Isso foi algo que eu nunca esperava. A atração. O
empurrão. O ato de ser levantada por uma onda fria.

A intensidade disso quase me fez me afastar, demorar


alguns minutos como ele fez para me recompor, mas por
outro lado, minhas mãos se recusaram a deixá-lo ir. Peguei a
camisa dele nas minhas mãos e tranquei. Tocá-lo parecia
tocar a vida. Nunca tinha sentido isso antes.

Vida. Nas minhas mãos. Meu.

Então, em um movimento tão violento que tropecei para


trás, aterrissando contra a parede, com as palmas das mãos
atrás das costas para me impedir de ir completamente, ele
rasgou sua boca da minha.

Ele xingou baixinho. O som era tão violento quanto sua


rejeição.

Por um longo tempo – um minuto, um milhão de anos –


fiquei parada. Não tinha certeza do que dizer. Tremi da
cabeça aos pés, exatamente como fiz depois que Merv me
atacou. Então, algo veio à mente e, antes que eu pudesse
filtrá-lo, falei na escuridão.

— O sangue do meu lábio. — Apontei para isso. – Estou


limpa.

Ele ficou quieto por tanto tempo que pensei que ele
tivesse saído novamente.

— Não toque — disse ele, sua voz cheia de aviso. O tom


dele correu sobre mim como ondas ásperas, mas o frescor
dele deslizou sobre a pele empolada como um milagre. Sua
voz era baixa, mas com algum arranhão. Ele não parecia
estar fazendo isso de propósito. Eu queria ouvir de novo.

Prepare-se, Mari! Você nem viu o rosto dele! Ele poderia


estar seriamente confuso, um homem que só veio aqui para te
foder por dinheiro. Ou pior. Ele gosta de usar os olhos
vendados. Merda excêntrica.

Mentiroso, mentiroso, mentiroso, meu coração parecia


cantar, desafinado e cagado. Ele é lindo.

O diabo também era lindo, minha mente revidou.

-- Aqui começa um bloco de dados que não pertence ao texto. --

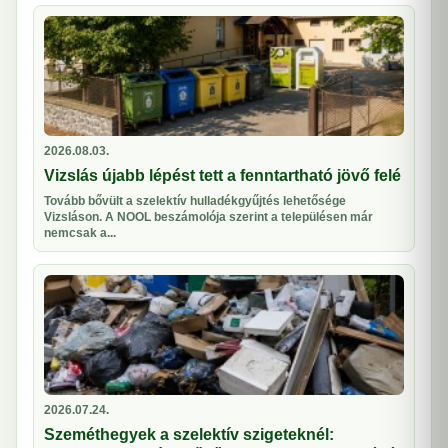
2026.08.03.
Vizslás újabb lépést tett a fenntartható jövő felé
Tovább bővült a szelektív hulladékgyűjtés lehetősége
Vizsláson. A NOOL beszámolója szerint a településen már
nemcsak a...
2026.07.24.
Szeméthegyek a szelektív szigeteknél:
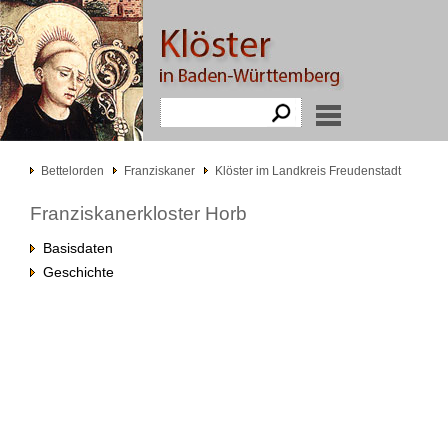
Bettelorden
Franziskaner
Klöster im Landkreis Freudenstadt
Franziskanerkloster Horb
Basisdaten
Geschichte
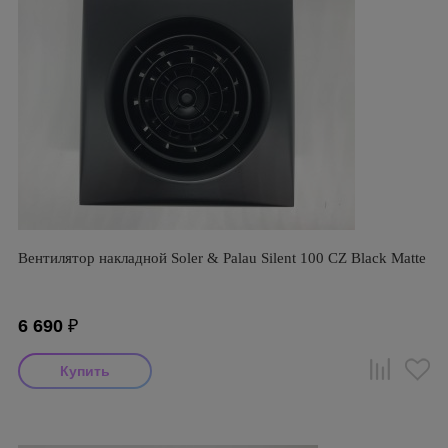
Вентилятор накладной Soler & Palau Silent 100 CZ Black Matte
6 690
₽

— Ok — eu disse, colocando as mãos para baixo. Eu


estava indo para remover a venda novamente quando ele veio
para mim com – não toque –.

— Você é pobre.

Lá estava novamente, meu som favorito no mundo. A voz


dele. Gostei da gravidade nela.

Espere.

O quê?

Você é pobre.

Eu ri um pouco. Esperava que ele falasse sobre o meu


comentário que eu sou limpa. Foi por isso que trouxe isso à
tona. Pensei que talvez uma vez que ele provasse o sangue,
estivesse com nojo e preocupado. Em vez disso, ele me bate
com – você é pobre.

Quem age assim?


— Fabulosamente. — Suspirei. — Qualquer pessoa mais
pobre que eu pode muito bem estar com merda de baleia. Não
tenho casa. Sem emprego. Sem dinheiro. Usei tudo o que
tinha para chegar aqui hoje à noite. Também não tenho
família. — Não queria entrar na Keely e na família dela. Ele
não precisava saber disso. Se ele estava louco, ou o que fosse
pior que isso, melhor que não soubesse que eles existiam.

— Nome — ele disse.

— Oh. — Respirei fundo e soltei. — Meu nome é...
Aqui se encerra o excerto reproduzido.